Vous allez bientôt partir à New York et à Boston. Qu’attendez-vous de ces déplacements ?

Mon objectif est double : visiter les ports de New York et de Boston pour les énergies marines renouvelables et consacrer du temps sur le thème de l’intelligence artificielle en rencontrant des universités. L’approche américaine de collaboration entre le monde académique et le monde économique est très inspirante. Ces deux mondes vivent ensemble, sans mur entre les deux, et je veux m’inspirer de ce modèle qui est performant. Les géants de la tech qui sont nés aux États-Unis sont sortis des universités. Par ailleurs, la ville de New York utilise beaucoup l’IA dans ses services. Notre collectivité doit se saisir pleinement de ce sujet. Je veux être la première région à utiliser l’intelligence artificielle au service de nos décisions, de la gestion de nos datas et dans de nombreuses applications au quotidien.
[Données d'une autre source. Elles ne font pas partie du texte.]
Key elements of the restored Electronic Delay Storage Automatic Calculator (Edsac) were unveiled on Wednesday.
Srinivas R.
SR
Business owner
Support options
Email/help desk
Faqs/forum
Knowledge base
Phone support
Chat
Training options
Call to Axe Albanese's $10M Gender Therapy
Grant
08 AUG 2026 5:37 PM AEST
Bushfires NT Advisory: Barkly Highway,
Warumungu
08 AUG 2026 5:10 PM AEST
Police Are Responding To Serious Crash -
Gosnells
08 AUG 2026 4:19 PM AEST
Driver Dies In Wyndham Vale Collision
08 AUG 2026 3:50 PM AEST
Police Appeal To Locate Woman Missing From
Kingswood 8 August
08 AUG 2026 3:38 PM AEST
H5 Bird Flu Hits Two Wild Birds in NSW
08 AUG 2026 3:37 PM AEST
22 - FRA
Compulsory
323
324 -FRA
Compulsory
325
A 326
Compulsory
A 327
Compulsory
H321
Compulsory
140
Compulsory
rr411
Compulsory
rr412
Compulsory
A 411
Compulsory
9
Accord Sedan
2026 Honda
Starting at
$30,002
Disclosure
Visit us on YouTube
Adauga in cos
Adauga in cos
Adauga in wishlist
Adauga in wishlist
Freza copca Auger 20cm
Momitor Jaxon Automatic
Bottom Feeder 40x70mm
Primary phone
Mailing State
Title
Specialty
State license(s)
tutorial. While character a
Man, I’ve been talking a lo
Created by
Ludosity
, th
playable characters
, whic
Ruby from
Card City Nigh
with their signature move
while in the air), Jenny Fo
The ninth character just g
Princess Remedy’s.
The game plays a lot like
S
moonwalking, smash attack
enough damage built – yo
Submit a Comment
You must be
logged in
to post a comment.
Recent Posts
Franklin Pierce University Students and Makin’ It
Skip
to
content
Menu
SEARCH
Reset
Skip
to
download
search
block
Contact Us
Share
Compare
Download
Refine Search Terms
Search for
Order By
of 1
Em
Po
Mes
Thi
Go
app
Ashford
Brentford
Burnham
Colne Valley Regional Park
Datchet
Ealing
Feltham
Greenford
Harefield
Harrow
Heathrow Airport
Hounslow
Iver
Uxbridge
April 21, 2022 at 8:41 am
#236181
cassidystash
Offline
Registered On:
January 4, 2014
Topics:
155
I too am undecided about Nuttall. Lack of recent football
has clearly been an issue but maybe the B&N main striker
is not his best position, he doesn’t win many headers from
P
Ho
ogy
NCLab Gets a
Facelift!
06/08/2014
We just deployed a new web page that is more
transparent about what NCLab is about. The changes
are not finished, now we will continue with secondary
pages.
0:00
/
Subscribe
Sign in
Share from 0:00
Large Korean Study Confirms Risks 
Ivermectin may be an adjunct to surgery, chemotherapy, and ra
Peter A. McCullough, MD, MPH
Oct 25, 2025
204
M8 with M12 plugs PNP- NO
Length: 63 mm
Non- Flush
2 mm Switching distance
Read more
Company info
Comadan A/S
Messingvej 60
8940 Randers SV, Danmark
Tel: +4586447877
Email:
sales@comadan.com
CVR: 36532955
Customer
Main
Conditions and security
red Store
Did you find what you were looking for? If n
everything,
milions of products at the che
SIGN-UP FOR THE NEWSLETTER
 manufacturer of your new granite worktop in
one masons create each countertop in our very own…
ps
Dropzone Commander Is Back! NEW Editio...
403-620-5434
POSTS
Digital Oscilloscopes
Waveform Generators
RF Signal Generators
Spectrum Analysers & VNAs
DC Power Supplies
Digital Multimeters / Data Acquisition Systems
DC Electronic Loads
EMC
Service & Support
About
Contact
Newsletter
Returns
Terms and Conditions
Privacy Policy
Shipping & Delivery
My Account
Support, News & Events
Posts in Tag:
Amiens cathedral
Pensez-vous que la France doive retrouver un esprit d’innovation et d’avance technologique ?

Nous avons tous les atouts nécessaires. Les récentes annonces du Président de la République vont dans le bon sens. J’insiste : il faut libérer les énergies et accélérer sur les sujets du numérique avant de réglementer. Il est aussi crucial d’augmenter les moyens financiers pour la recherche et le développement afin de rattraper notre retard par rapport à d’autres pays comme les États-Unis. Il est de notre devoir de consacrer une part plus importante de notre PIB à ce secteur, qui nous permettra de construire l’avenir de notre pays et de l’Europe. Aux États-Unis, c’est 3, 4 %, en France, 2,3 %. Cette augmentation de financement de l’innovation, de nos laboratoires, de nos start-up doit venir du privé notamment.